When the story is told from this point-of-view there’s kind of a CARRIE parallel. It builds to the ball where Elvira’s dreams seem to be coming true until Agnes comes in (wearing a veil) and the prince immediately switches who he’s interested in. The climax involves Elvira’s increasingly unhinged attempts to win him back. The lady is out of her mind, but I felt for her when she’d managed to steal Agnes’ slipper matching the one the prince found but she’s just sitting on the floor crying with the thing dangling off her much-too-big foot.


Then she decides to (SPOILER) chop off her toes to make the slipper fit, which come to think of it I remember from the Roald Dahl’s Revolting Rhymes version, but because they’ve set up a semblance of reality here it plays very differently. The desperation and delusion are heartbreaking. Why would she think this could work, and would be worth doing?
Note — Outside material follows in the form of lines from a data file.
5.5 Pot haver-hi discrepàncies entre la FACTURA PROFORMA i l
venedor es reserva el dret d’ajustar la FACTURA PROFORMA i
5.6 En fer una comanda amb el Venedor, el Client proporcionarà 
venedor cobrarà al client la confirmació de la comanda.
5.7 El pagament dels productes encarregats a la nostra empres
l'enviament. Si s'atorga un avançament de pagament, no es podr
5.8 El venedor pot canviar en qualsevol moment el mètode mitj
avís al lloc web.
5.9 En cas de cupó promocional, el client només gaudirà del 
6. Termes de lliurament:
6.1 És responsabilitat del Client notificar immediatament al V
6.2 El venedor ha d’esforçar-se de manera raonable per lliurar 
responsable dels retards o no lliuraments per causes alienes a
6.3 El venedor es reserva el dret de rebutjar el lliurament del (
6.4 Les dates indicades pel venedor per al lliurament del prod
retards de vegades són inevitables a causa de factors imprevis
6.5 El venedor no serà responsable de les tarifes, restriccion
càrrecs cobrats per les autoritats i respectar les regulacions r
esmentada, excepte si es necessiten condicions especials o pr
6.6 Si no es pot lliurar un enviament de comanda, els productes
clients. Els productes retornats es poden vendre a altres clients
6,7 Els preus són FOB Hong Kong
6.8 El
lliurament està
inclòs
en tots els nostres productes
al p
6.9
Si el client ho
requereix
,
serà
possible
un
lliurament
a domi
There is some hope to the story to make it bearable. Younger sister Alma, absent the expectations of their mother, is able to witness all this madness with a clear head, and wants to help Elvira. That Alma’s a good kid. I don’t know if she comes from a real fairy tale – she ends up looking like Merda from BRAVE by the end. Maybe she’s a cheat. But I appreciate her.

This is a promising feature debut for writer/director Blichfeldt – it’s about something but not at the expense of being fun, it has its own style and personality, it’s not easy to categorize, it works better in action than it might sound on paper, it has a couple imaginatively gross parts. I bet she’ll have other interesting stories to tell in the future.
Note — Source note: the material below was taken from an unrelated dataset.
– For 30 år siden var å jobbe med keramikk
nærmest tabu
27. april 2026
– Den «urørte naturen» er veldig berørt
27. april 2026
This entry was posted on Wednesday, June 18th, 2025 at 3:09 pm and is filed under Reviews, Fantasy/Swords, Horror. You can follow any responses to this entry through the RSS 2.0 feed. You can skip to the end and leave a response. Pinging is currently not allowed.

2 Responses to “The Ugly Stepsister”

  1. It’s interesting that the DTV sequels of the animated Disney CINDERELLA also paint one of her stepsisters as more sympathetic. In one of them she even gets her own romantic subplot.

    Remark about the SPOILER:

    The toe cutting comes from the original version of the fairy tale. In it the prince shows up with the golden slipper and when it doesn’t fit either sister, the stepmom carves the foot until it does, which of course doesn’t fool anybody.

  2. I was going to say this IS in fact, your grandfather’s Cinderella! I enjoyed this one!